*What you have to do*: All that is wanted is the exact text of the lines below from the one with "La Guardia Civil reforz" through the one with "Ronnefeldt ist als[…]", inclusive, minus any pictures.

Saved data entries
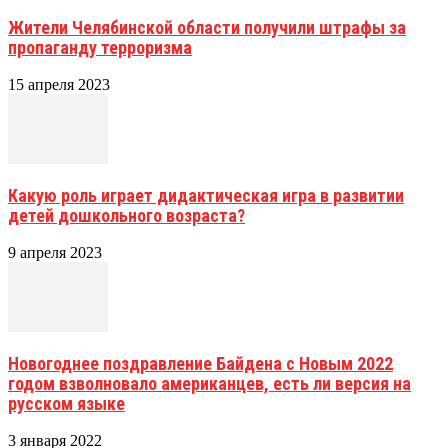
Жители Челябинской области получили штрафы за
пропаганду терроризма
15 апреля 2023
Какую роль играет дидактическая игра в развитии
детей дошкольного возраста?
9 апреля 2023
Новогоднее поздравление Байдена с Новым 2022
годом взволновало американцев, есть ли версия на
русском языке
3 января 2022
==
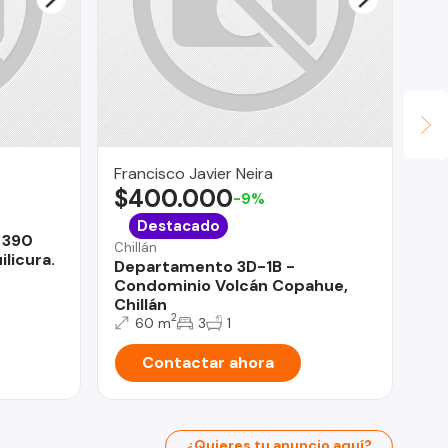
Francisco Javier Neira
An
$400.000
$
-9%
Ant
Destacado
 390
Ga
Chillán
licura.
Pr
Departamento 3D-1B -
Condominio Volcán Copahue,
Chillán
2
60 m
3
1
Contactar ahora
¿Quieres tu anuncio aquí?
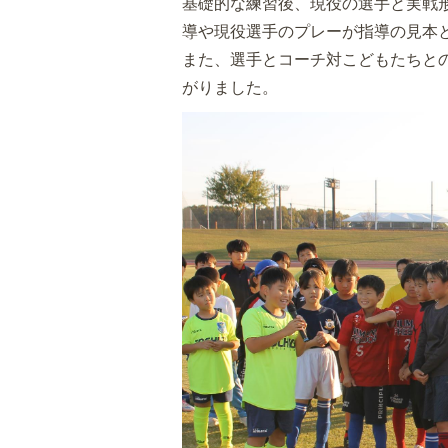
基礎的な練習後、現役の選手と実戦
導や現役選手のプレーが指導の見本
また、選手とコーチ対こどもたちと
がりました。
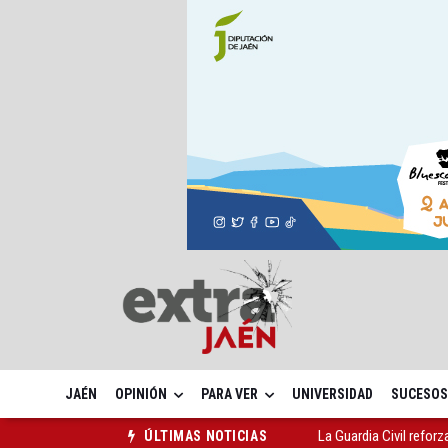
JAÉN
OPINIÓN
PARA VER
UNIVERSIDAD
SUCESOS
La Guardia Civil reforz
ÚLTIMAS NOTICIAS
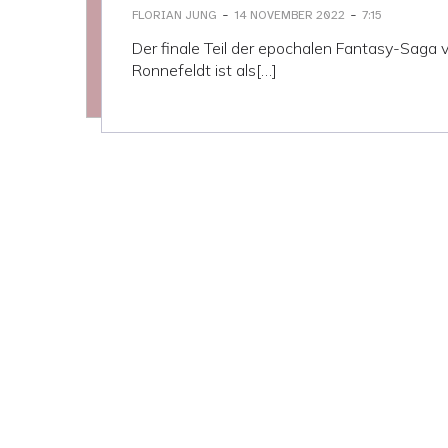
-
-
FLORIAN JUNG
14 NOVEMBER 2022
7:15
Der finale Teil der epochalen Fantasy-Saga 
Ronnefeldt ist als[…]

*Final answer*:
La Guardia Civil reforz
ÚLTIMAS NOTICIAS
-
-
FLORIAN JUNG
14 NOVEMBER 2022
7:15
Der finale Teil der epochalen Fantasy-Saga 
Ronnefeldt ist als[…]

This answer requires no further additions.